# TASK REQUIREMENTS:
Copy out each line below verbatim, skipping any picture.

# GIVEN INFORMATION:
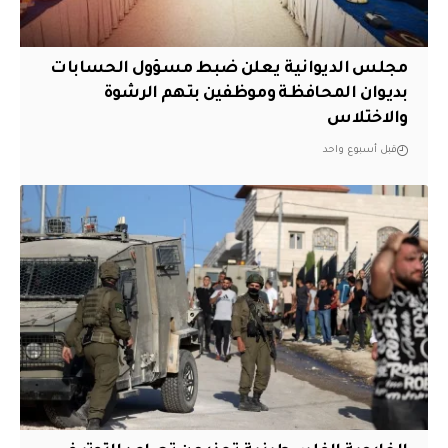
مجلس الديوانية يعلن ضبط مسؤول الحسابات
بديوان المحافظة وموظفين بتهم الرشوة
والاختلاس
قبل أسبوع واحد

# SOLUTION FOR THIS TASK:
مجلس الديوانية يعلن ضبط مسؤول الحسابات
بديوان المحافظة وموظفين بتهم الرشوة
والاختلاس
قبل أسبوع واحد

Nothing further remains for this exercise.